Using AP in this way turns out to be poor educational practice — as author Annie Abrams explains here — detracting from deeper learning, and perverting the original idea of the AP program. Students looking to gain admission to competitive colleges feel the pressure to take the maximum possible number of AP exams, mental health, deeper learning, or real academic interest be damned.
The equity issue is plain. Offering an AP class section in preparation for the test costs a school about $5,000 in math and humanities and $10,000 in the sciences. Taking the test now costs nearly a hundred dollars each. The school also must have the trained faculty to offer the course. Not surprisingly, students of color and poorer students are disproportionately underrepresented in the AP program. Black and Hispanic students also take the exam at lower rates after enrolling in an AP course than their White and Asian peers. And the schools they attend are penalized in the rankings, casting a pall on what otherwise might be a successful stable community.
Issues of race and class permeate K-12 school rankings. According to a study done by the education publication Chalkbeat, the more Black and Hispanic students enrolled in a school and the lower the parental income the lower the school is rated in GreatSchools listings (a competitor to U.S. News).

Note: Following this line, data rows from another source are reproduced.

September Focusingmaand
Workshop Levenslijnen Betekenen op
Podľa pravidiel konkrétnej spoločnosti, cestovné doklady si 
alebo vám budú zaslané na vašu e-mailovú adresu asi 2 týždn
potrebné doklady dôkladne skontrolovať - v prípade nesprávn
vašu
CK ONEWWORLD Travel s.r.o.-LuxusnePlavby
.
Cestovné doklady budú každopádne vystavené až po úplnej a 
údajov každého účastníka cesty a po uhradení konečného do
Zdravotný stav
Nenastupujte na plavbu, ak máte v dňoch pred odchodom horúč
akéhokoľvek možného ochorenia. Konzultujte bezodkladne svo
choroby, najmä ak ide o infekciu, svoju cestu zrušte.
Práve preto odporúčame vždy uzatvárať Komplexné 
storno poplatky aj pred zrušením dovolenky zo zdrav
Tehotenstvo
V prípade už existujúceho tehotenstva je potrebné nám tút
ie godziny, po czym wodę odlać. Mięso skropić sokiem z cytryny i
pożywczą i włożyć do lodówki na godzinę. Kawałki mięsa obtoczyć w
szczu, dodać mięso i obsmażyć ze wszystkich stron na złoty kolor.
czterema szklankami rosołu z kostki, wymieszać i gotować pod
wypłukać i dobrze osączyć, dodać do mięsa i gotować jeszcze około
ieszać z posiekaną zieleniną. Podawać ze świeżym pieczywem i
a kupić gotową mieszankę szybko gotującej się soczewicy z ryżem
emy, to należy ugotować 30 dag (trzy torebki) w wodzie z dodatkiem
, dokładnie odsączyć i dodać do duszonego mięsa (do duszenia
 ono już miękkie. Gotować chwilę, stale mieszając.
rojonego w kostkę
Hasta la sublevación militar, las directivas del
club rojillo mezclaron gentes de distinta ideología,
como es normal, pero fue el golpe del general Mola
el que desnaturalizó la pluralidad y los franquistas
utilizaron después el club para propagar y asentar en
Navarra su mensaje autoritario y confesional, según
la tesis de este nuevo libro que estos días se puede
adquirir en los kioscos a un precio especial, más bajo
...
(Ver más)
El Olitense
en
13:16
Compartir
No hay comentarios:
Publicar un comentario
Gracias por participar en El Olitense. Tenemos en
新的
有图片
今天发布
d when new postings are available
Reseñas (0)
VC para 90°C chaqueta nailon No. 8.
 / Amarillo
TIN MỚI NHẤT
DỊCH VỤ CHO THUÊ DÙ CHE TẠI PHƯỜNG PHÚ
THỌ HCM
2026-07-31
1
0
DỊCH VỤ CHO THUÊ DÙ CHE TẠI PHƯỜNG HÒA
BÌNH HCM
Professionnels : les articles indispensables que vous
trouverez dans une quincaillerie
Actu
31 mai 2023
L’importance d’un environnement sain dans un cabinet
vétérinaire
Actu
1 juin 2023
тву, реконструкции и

What is really needed are superior metrics and dashboards of information on school quality so parents and students can make genuinely informed choices and so that schools are incentivized to engage in practices other than test score consciousness and AP course overload. Dashboards should try to reflect the totality of what goes on in a school: Do students feel cared for? What is the teacher retention rate? Are parents satisfied with the school? What resources are devoted to college counseling? What is the arts programming? How well does the school do with students with special needs? How many books do students read in a year? How’s the school lunch? Can kids learn how to code?
By reducing school information to test scores, the complexity, richness and true quality of an institution is completely lost. And there is no incentive to improve in ways that genuinely matter.
School character and quality, like the character and quality of an individual, cannot and should not be boiled down to a single metric. Especially standardized test scores.